Hi,
On 2023/08/24 19:13, Bart Van Assche wrote:
On 8/24/23 00:29, Jaco Kroon wrote:
We're definitely seeing the same thing on another host using an ahci
controller. This seems to hint that it's not a firmware issue, as
does the fact that this happens much less frequently with the none
scheduler.
That is unexpected. I don't think there is enough data available yet to
conclude whether these issues are identical or not?
It's hard for me to even conclude that two consecutive crashes are even
exactly the same issue ... however, there's strong correlation in that
there generally are lvcreate commands in D state which to me hints that
it's something to do with LVM snapshot creation (both traditional - ahci
controller, and thing - super micro).
I will make a plan to action the firmware updates on the raid
controller over the weekend regardless, just in order to eliminate
that. I will then revert to mq-deadline. Assuming this does NOT fix
it, how would I go about assessing if this is a controller firmware
issue or a Linux kernel issue?
If the root cause would be an issue in the mq-deadline scheduler or in
the core block layer then there would be many more reports about I/O
lockups. For this case I think that it's very likely that the root
cause is either the I/O controller driver or the I/O controller firmware.

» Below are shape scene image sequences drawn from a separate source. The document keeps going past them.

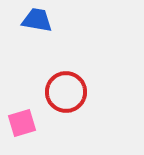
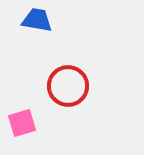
red circle: moved 2 px right, 6 px up
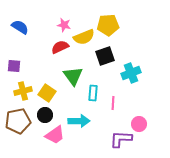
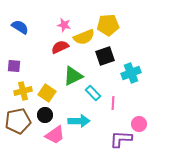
green triangle: rotated 40 degrees clockwise
cyan rectangle: rotated 49 degrees counterclockwise
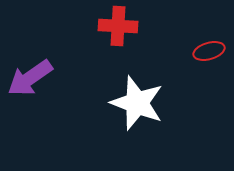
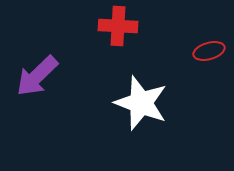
purple arrow: moved 7 px right, 2 px up; rotated 9 degrees counterclockwise
white star: moved 4 px right
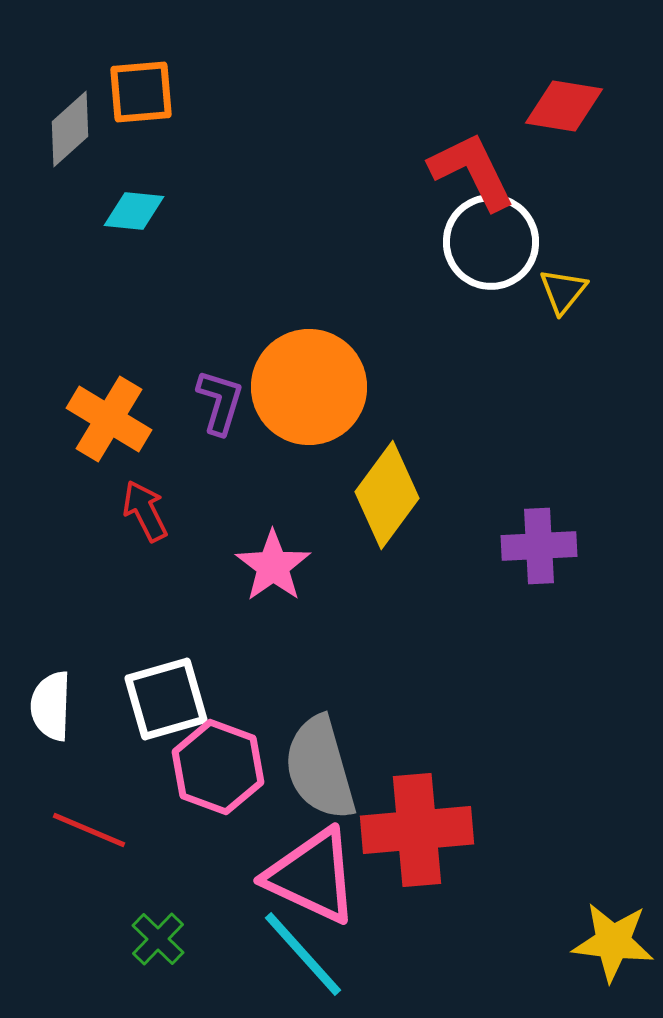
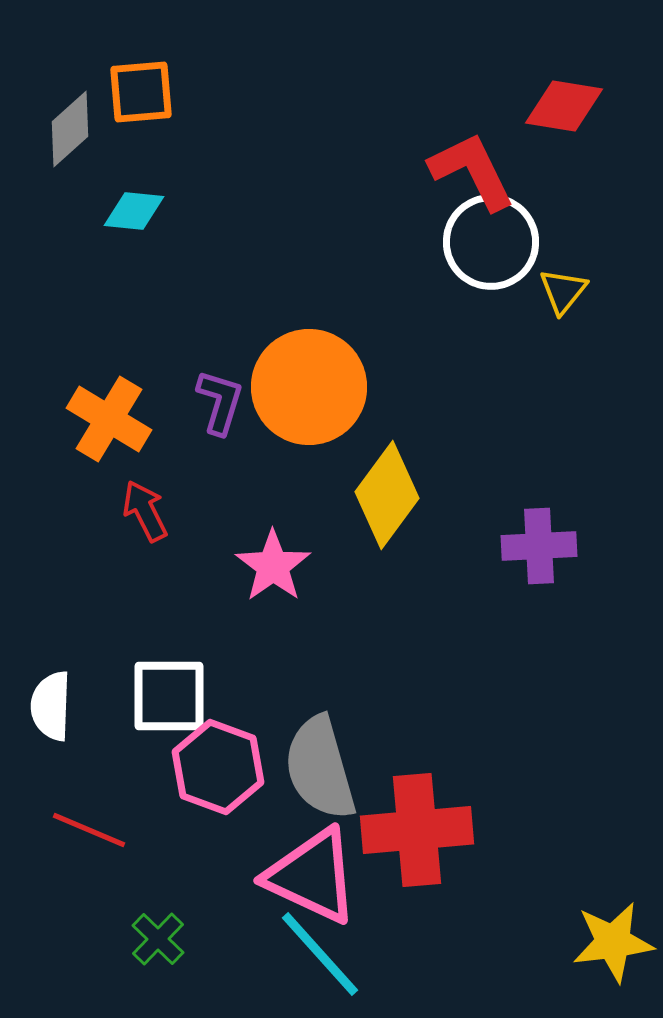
white square: moved 3 px right, 3 px up; rotated 16 degrees clockwise
yellow star: rotated 14 degrees counterclockwise
cyan line: moved 17 px right
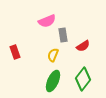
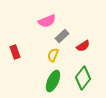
gray rectangle: moved 1 px left, 1 px down; rotated 56 degrees clockwise
green diamond: moved 1 px up
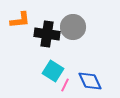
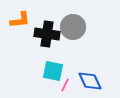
cyan square: rotated 20 degrees counterclockwise
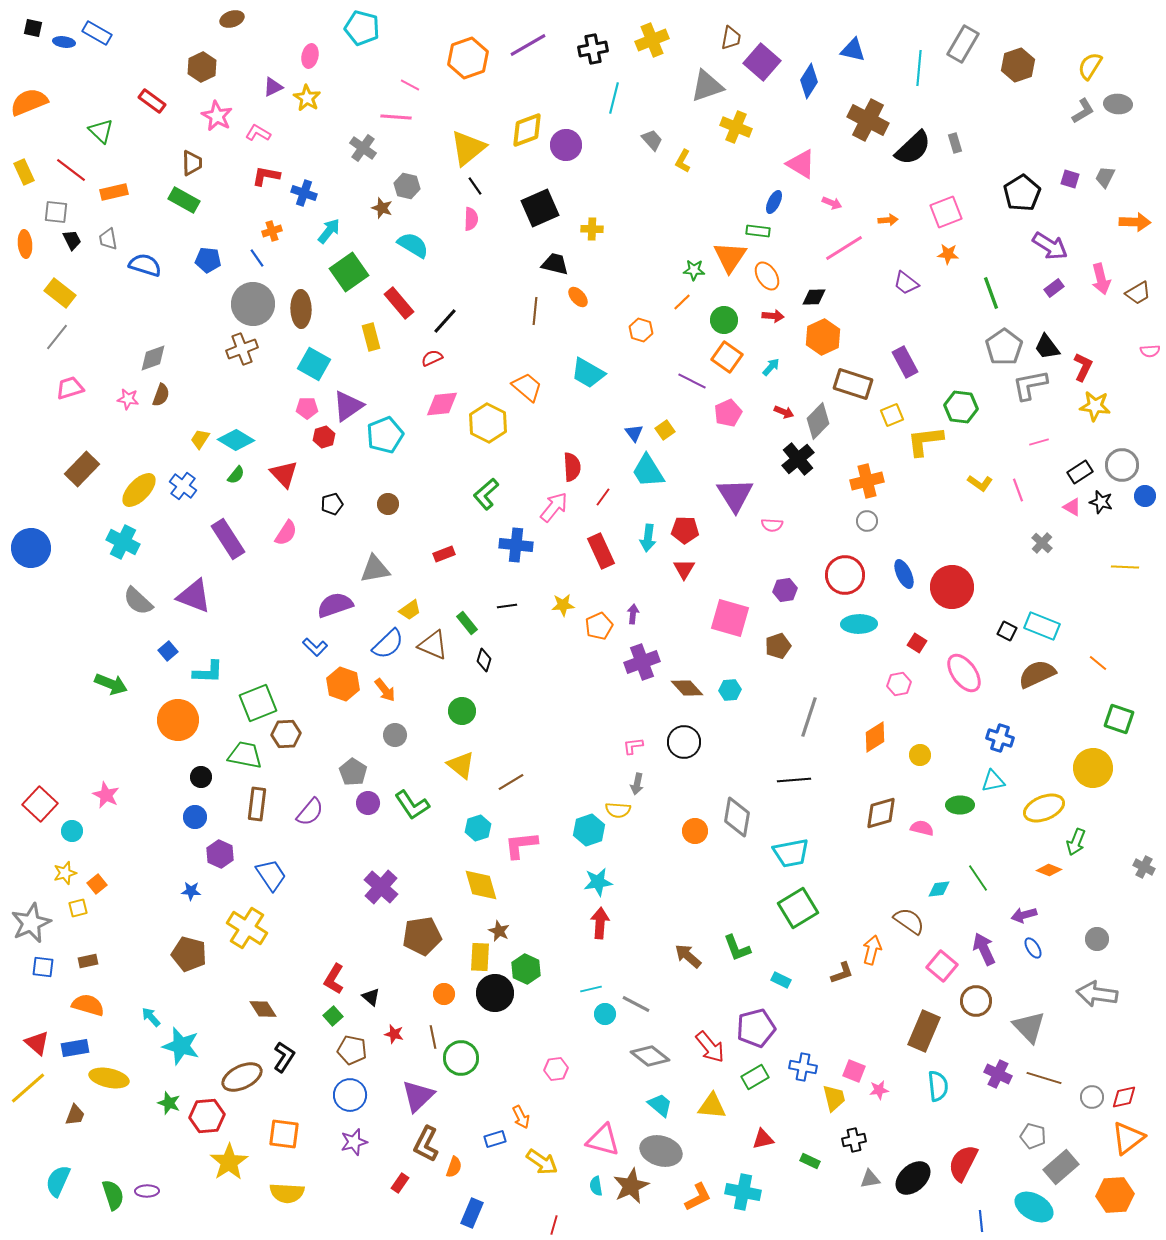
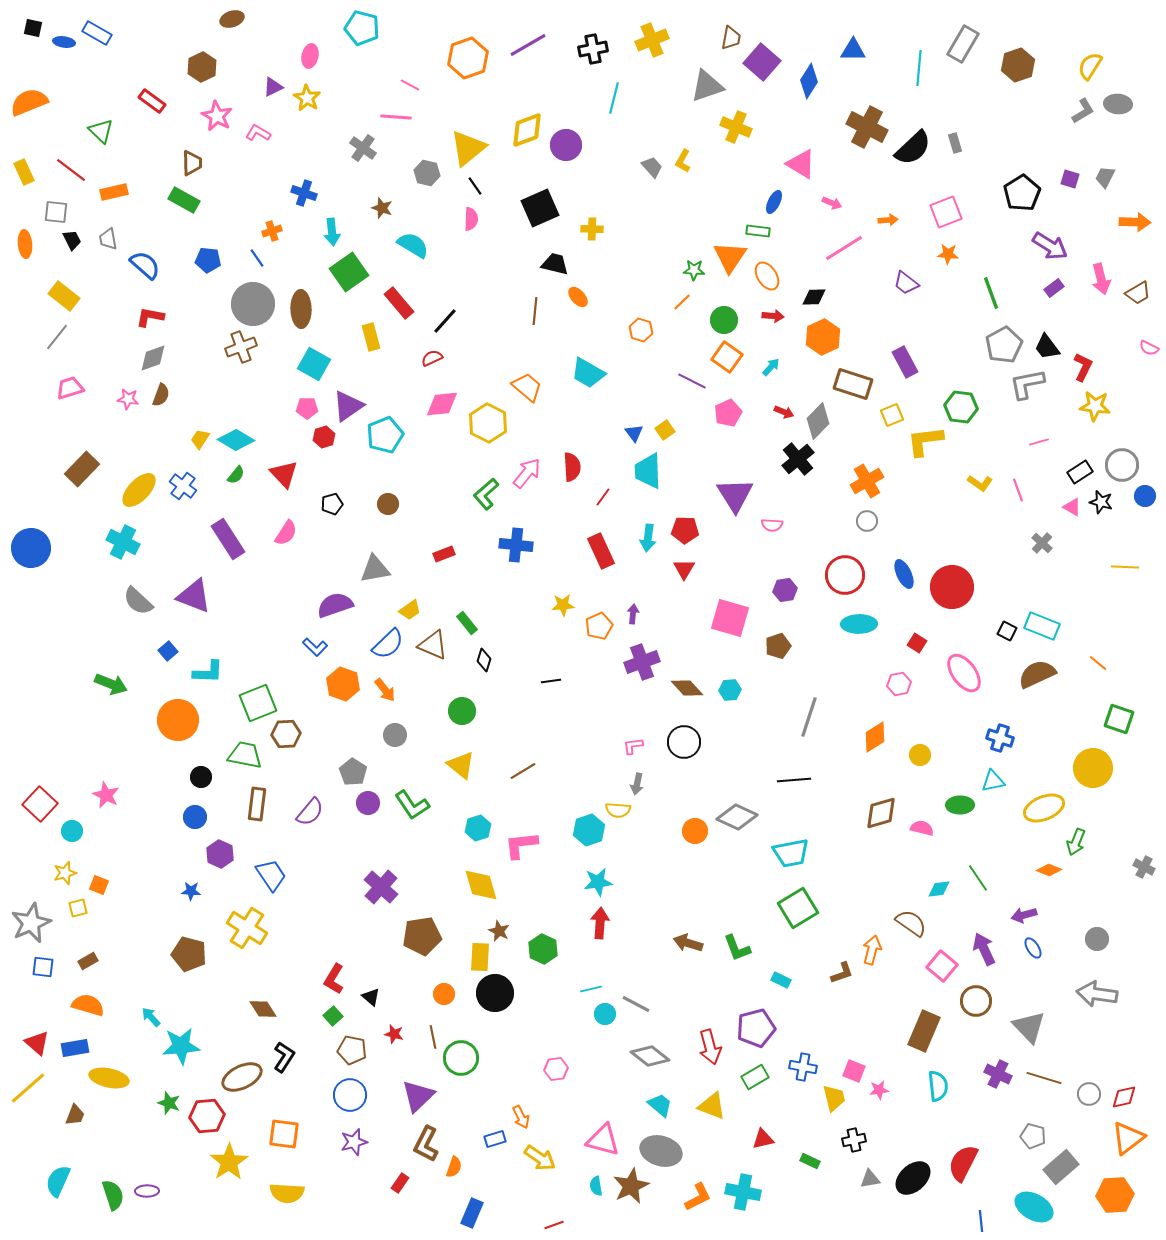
blue triangle at (853, 50): rotated 12 degrees counterclockwise
brown cross at (868, 120): moved 1 px left, 7 px down
gray trapezoid at (652, 140): moved 27 px down
red L-shape at (266, 176): moved 116 px left, 141 px down
gray hexagon at (407, 186): moved 20 px right, 13 px up
cyan arrow at (329, 231): moved 3 px right, 1 px down; rotated 136 degrees clockwise
blue semicircle at (145, 265): rotated 24 degrees clockwise
yellow rectangle at (60, 293): moved 4 px right, 3 px down
gray pentagon at (1004, 347): moved 2 px up; rotated 6 degrees clockwise
brown cross at (242, 349): moved 1 px left, 2 px up
pink semicircle at (1150, 351): moved 1 px left, 3 px up; rotated 30 degrees clockwise
gray L-shape at (1030, 385): moved 3 px left, 1 px up
cyan trapezoid at (648, 471): rotated 30 degrees clockwise
orange cross at (867, 481): rotated 16 degrees counterclockwise
pink arrow at (554, 507): moved 27 px left, 34 px up
black line at (507, 606): moved 44 px right, 75 px down
brown line at (511, 782): moved 12 px right, 11 px up
gray diamond at (737, 817): rotated 75 degrees counterclockwise
orange square at (97, 884): moved 2 px right, 1 px down; rotated 30 degrees counterclockwise
brown semicircle at (909, 921): moved 2 px right, 2 px down
brown arrow at (688, 956): moved 13 px up; rotated 24 degrees counterclockwise
brown rectangle at (88, 961): rotated 18 degrees counterclockwise
green hexagon at (526, 969): moved 17 px right, 20 px up
cyan star at (181, 1046): rotated 21 degrees counterclockwise
red arrow at (710, 1047): rotated 24 degrees clockwise
gray circle at (1092, 1097): moved 3 px left, 3 px up
yellow triangle at (712, 1106): rotated 16 degrees clockwise
yellow arrow at (542, 1162): moved 2 px left, 4 px up
red line at (554, 1225): rotated 54 degrees clockwise
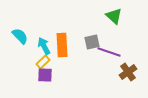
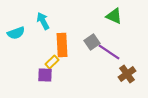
green triangle: rotated 18 degrees counterclockwise
cyan semicircle: moved 4 px left, 3 px up; rotated 114 degrees clockwise
gray square: rotated 21 degrees counterclockwise
cyan arrow: moved 1 px left, 25 px up
purple line: rotated 15 degrees clockwise
yellow rectangle: moved 9 px right
brown cross: moved 1 px left, 2 px down
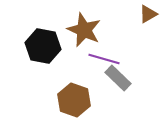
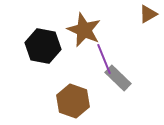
purple line: rotated 52 degrees clockwise
brown hexagon: moved 1 px left, 1 px down
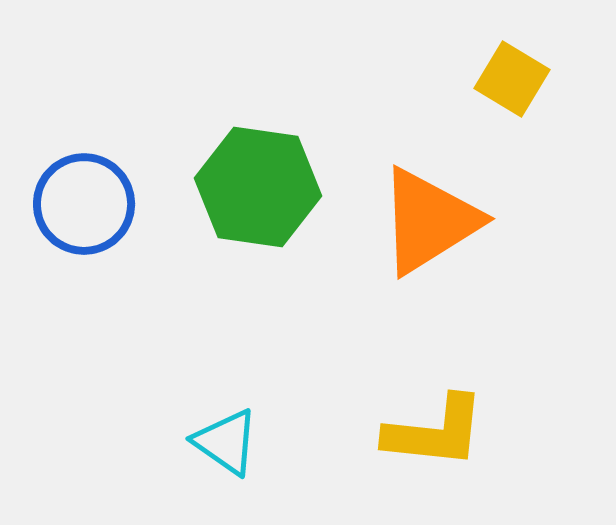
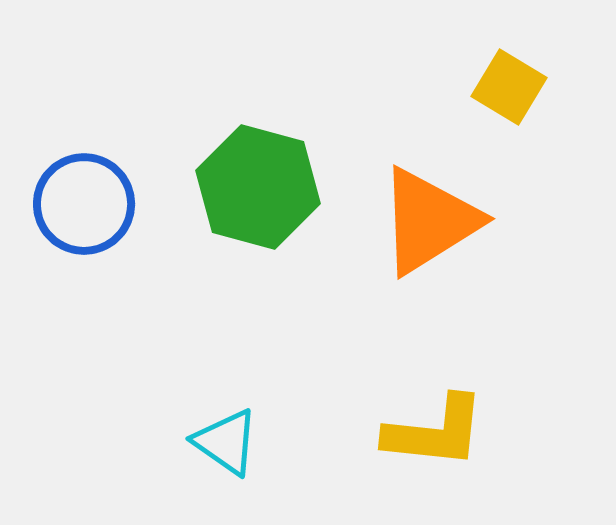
yellow square: moved 3 px left, 8 px down
green hexagon: rotated 7 degrees clockwise
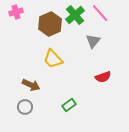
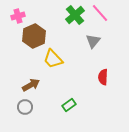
pink cross: moved 2 px right, 4 px down
brown hexagon: moved 16 px left, 12 px down
red semicircle: rotated 112 degrees clockwise
brown arrow: rotated 54 degrees counterclockwise
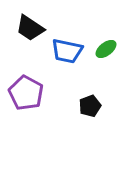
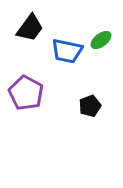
black trapezoid: rotated 88 degrees counterclockwise
green ellipse: moved 5 px left, 9 px up
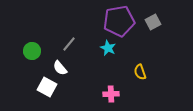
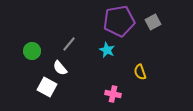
cyan star: moved 1 px left, 2 px down
pink cross: moved 2 px right; rotated 14 degrees clockwise
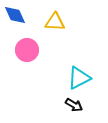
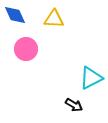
yellow triangle: moved 1 px left, 3 px up
pink circle: moved 1 px left, 1 px up
cyan triangle: moved 12 px right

I tend to agree with that. And given the fact that we probably have in
excess of 50 hosts and it generally just seems to be these two hosts in
question that bites into this ... I agree with your assessment. Except
that at least the AHCI host never *used* to do this and only fairly
recently started with this behaviour.
So here's what I personally *think* makes these two hosts unique:
1. The ACHI controller hosts unfortunately ~15 years back was set up
with "thick" volumes and use traditional snapshots (The hardware has
been replaced piecemeal over the years so none of the original hardware
is still in use). This started exhibiting the same behaviour where for
reasons I can't go into we started making multiple snapshots of the same
origin LV simultaneously - this is unfortunate, thin snaps would be way
more performant during the few hours where these two snaps are required.
2. The LSI controller on the SM host uses a thin pool of of 125TB and
contains 27 "origins", 26 of which follows this pattern on a daily basis:
2.1 Create thin snap of ${name} as fsck_${name}.
2.2 fsck gets run on the snapshot to ensure consistency. If this
fails, bail out and report error to management systems.
2.3 if save_${name} exist, remote it.
2.4 rename fsck_${name} to save_${name}.
3. IO on the SM host often goes in excess of 1GB/s and often "idles"
around 400MB/s, which I'm sure in the bigger scheme of things isn't
really that heavy of a load, but considering most of our other hosts
barely peak at 150MB/s and generally don't do more than 10MB/s it's
significant for us. Right now as I'm typing this we're doing between
1500 and 3000 reads/s (saw it peak just over 6000 now) and 500-1000
writes/s (and peaked just over 3000). I'm well aware there are systems
with much higher IOPs values, but for us this is fairly high, even a few
years back I saw statistics on systems doing 10k+ IOPs.
4. Majority of our hosts with raid controllers are megaraid, I can't
think of any other hosts off the top of my head also using mpt3sas, but
we do have a number with AHCI. This supports the theory again that it's
the firmware on the controller, so I'll be sure to do that on Sat
morning too when I've got a reboot slot. Hopefully that'll just make the
problem go away.
Thanks for all the help in this, really appreciated. I know we seem to
be running in circles, but I believe we are making progress even if
slowly, at a minimum I'm learning quite a bit which in and by itself is
putting us in a better position to figure this out. I do think that it
could be controller, but as I've stated before as well, we've previously
seen issues with snapshot creation for many years now, killing dmeventd
sorted that out except on these two hosts now. And they are special in
that they create multiple snapshots of the same origin. Perhaps that's
the clue since frankly that's the one thing they share, and the one
thing that makes them distinct from the other hosts we run.
Kind regards,
Jaco